Nicola Costantino was born in Rosario on November 17, 1964. While she attended the course of Fine Arts at the National University in Rosario, her interest in new artistic materials and techniques led her to research and work in craft workshops and factories. At ICI Duperial, she experimented with silicone molds and matrices on polyester resin apt for flexible polyurethane foam injection. Her skill in this technique proved decisive for the development of her work, and enabled her to achieve the real-object perception that would become characteristic of Nicola’s art. Since she was a teenager, Nicola had worked in her mother’s clothing factory. In that world of fashion, she developed her skill in clothing designs and patterns. In 1990, the rest of her family moved to Chile.

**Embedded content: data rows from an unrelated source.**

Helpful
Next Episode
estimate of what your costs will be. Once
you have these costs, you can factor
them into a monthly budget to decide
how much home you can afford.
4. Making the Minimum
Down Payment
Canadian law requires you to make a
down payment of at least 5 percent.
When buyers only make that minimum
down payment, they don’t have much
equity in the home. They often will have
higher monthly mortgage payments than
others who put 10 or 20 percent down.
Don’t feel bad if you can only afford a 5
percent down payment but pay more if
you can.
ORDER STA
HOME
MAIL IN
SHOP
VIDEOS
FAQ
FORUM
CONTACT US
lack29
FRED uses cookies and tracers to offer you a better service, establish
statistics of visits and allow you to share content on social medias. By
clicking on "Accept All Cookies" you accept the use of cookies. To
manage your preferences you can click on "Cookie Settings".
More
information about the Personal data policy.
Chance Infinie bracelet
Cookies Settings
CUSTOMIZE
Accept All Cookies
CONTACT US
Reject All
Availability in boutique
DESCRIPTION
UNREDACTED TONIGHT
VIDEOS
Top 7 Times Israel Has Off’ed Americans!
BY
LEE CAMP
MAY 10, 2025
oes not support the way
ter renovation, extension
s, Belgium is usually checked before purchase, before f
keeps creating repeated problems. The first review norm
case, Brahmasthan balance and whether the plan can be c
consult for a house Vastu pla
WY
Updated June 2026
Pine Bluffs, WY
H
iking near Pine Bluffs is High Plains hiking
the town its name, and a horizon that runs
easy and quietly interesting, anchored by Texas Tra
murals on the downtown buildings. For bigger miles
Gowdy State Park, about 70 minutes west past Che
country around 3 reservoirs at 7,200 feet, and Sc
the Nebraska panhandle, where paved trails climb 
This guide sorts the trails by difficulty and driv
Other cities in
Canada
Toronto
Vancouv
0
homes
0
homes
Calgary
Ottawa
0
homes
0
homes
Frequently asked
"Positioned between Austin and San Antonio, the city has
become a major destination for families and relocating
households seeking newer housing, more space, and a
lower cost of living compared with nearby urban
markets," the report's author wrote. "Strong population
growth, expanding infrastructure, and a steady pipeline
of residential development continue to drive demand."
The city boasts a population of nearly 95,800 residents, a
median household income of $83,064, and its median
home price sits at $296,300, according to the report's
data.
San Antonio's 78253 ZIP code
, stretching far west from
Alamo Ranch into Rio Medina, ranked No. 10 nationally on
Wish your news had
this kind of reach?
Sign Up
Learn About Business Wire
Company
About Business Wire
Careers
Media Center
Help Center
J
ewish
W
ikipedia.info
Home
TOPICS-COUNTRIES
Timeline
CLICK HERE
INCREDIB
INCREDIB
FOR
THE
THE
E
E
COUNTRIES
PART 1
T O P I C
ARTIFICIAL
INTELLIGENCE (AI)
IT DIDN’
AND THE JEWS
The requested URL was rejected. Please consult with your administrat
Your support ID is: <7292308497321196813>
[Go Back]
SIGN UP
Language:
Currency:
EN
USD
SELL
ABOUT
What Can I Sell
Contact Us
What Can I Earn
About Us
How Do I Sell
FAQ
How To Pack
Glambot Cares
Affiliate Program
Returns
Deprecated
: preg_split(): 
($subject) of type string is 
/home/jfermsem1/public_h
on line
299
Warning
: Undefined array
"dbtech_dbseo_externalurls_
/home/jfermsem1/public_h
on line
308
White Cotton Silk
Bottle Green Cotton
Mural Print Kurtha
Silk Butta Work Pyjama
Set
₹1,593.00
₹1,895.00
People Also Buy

In 1995 she started to experiment with an almost exact copy of human skin made in silicone that she used for the production of her clothing. Also, she made her first coat with navels and human hair, which she herself wore during her frequent trips to New York and Los Angeles. Fashion, a topic that had been present throughout her life -along with consumption and the human body as a tool of seduction-, has finally become a recurrent theme in her work.

In 2003, she started her project Savon de Corps, with soaps made with a part of her own fat obtained from a liposuction. She held a solo exhibit of her Boutique at Senda Gallery, in Barcelona’s Paseo de Gracia, a street where the world’s most glamorous clothing brands are based, and other exhibition with her whole work at Casal Solleric, Palma de Mallorca, both in Spain.